Two days later, the accused assassin was murdered on live TV. Yes, I witnessed it. I remember thinking Jack Ruby killed Lee Harvey Oswald as part of a conspiracy. Yet when I mentioned this theory to my fellow third-grade classmates, I was told I was crazy. Jack Ruby was so distraught over Kennedy’s death, he killed the murderer.
I wrote a poem and read it in class. November rhymes beautifully with remember. And that’s about all I recall of it.
One of my favorite quotes about the assassination comes from Bob Dylan’s novel, Tarantula: “Why didn’t [the Warren Commission] ask some banana salesman who was in Des Moines that day? Why didn’t they ask me?”
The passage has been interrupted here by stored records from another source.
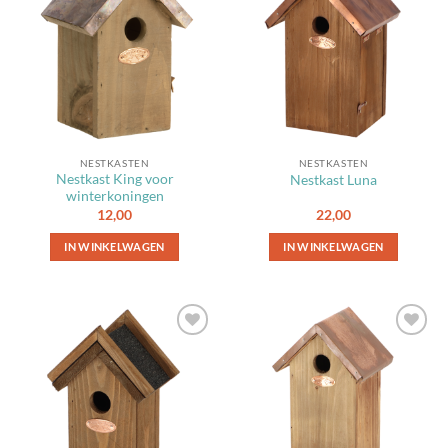
aan
aan
favorieten
favorieten
NESTKASTEN
NESTKASTEN
Nestkast King voor
Nestkast Luna
winterkoningen
12,00
22,00
IN WINKELWAGEN
IN WINKELWAGEN
Toevoegen
Toevoegen
aan
aan
favorieten
favorieten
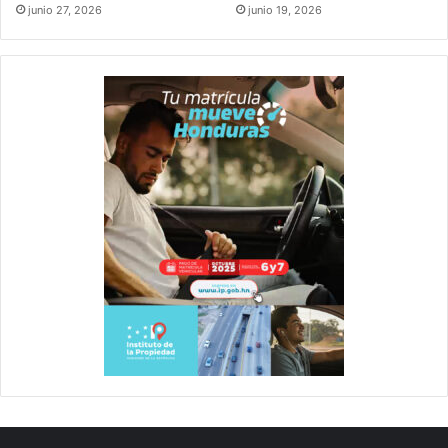
junio 27, 2026
junio 19, 2026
Flash forward to September 11, 2001. Another event that shakes up the USA and forever changes the way we approach life. My husband and I sat down with our children to explain what was going on (and that Grandma, who lived in NYC was fine). It was then we realized our son was the same age and in the same grade as my husband when Kennedy was killed. Our daughter was the same age and in the same grade I was on that day. Kind of weirded us out.
I visited the Sixth Floor Museum in 2004 when I was in Dallas for the RWA Conference. I peered out the window from which Oswald allegedly shot. I saw the grassy knoll. I’ve watched the Zapruder film over and over. My husband and I watched countless specials on the 5oth anniversary.
My conclusion? We will never know the truth.